Although only describing a loudspeaker 200 in fig. 1 and 2, also without two loudspeakers 200, especially In the case where needing output internal digital audio.Shown in Fig. 3 is obtained according to the target sound of the present utility model that includes The structural representation of second of alternate embodiment of the intelligent assembly of device.As shown in figure 3, internal audio signal unit 110 exists While internal audio signal is output into loudspeaker 200-1 via power amplifier unit 210, also via audio unit 220 by inside Audio signal is output to loudspeaker 200-2.The audio unit 220 can be modulated acquisition higher quality to internal audio signal Audio signal.As shown in figure 3, being input into sound separative element by the internal audio frequency after the power amplification of power amplifier unit 210 130, i.e., directly by simulated interior audio signal back to sound separative element 130.
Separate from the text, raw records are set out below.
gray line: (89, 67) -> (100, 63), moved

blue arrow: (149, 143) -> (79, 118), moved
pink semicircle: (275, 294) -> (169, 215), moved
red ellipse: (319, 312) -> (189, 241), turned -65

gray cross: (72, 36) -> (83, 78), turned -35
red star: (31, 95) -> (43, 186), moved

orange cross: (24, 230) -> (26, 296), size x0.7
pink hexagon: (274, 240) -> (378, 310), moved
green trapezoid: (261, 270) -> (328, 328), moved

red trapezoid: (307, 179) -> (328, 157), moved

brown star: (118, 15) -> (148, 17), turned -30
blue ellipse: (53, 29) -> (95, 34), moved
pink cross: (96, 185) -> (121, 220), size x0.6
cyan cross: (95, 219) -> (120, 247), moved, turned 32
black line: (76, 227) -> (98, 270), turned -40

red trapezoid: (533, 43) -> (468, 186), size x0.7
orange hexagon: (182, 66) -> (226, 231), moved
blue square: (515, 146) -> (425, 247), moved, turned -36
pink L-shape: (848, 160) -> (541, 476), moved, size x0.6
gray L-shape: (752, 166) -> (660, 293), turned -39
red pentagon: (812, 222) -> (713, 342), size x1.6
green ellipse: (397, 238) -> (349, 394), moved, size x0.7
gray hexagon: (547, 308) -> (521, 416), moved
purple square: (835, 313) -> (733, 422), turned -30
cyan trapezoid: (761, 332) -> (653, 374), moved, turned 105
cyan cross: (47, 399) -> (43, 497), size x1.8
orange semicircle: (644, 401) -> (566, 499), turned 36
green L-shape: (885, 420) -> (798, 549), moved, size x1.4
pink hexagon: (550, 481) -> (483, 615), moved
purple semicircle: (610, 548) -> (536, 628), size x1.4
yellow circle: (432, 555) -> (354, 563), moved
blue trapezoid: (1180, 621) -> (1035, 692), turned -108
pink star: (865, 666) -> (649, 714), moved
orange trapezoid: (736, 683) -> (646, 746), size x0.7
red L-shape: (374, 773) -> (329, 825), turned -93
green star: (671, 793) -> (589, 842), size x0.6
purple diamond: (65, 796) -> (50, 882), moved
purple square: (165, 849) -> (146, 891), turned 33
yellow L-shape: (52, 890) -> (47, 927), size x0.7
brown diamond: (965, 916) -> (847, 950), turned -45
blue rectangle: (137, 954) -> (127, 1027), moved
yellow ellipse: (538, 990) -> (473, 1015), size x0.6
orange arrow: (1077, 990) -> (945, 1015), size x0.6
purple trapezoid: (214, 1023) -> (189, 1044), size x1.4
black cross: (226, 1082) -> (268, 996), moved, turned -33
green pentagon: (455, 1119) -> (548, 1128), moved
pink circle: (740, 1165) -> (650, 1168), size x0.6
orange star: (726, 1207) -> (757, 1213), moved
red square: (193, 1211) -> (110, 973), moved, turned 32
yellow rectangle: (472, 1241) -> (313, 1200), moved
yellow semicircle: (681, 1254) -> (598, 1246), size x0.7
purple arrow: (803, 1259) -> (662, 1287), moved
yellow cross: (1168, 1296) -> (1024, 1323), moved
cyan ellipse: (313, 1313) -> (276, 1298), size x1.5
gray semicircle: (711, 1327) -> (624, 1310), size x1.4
Shown in Fig. 4 is the third change according to the intelligent assembly of the present utility model for including target sound acquisition device Change the structural representation of embodiment.As shown in figure 4, the difference of the embodiment and the embodiment shown in Fig. 3 is, by power amplifier Internal audio frequency after the power amplification of unit 210 is via audio unit 220 by feed back input to sound separative element 130.Therefore, work( Simulated interior audio clearance after rate amplification, which crosses audio unit 220 and is encoded into data signal, is fed back to sound separative element 130. Accordingly, it is also possible that ambient sound collecting unit 120 includes modulus transition element in itself, the ambient sound gathered with toilet Sound is converted into DAB before sound separative element 130 is input into.Alternatively, it is also possible to by modulus transition element It is deployed in separative element 130, to digitize the ambient sound received before sound lock out operation is carried out.With The function of SOC is different, and the deployed position of the modulus transition element can respective change.Although here is shown by power amplifier unit Internal audio frequency after 210 power amplifications is via audio unit 220 by feed back input to sound separative element 130 (such as Fig. 4 sound intermediate frequencies Shown in dotted line in unit 220), but can be processed when by audio unit 220 can not also be by for the internal audio frequency Take office where reason.If not subjected to any processing, then now audio unit 220 is only one for the internal audio frequency Feedback channel.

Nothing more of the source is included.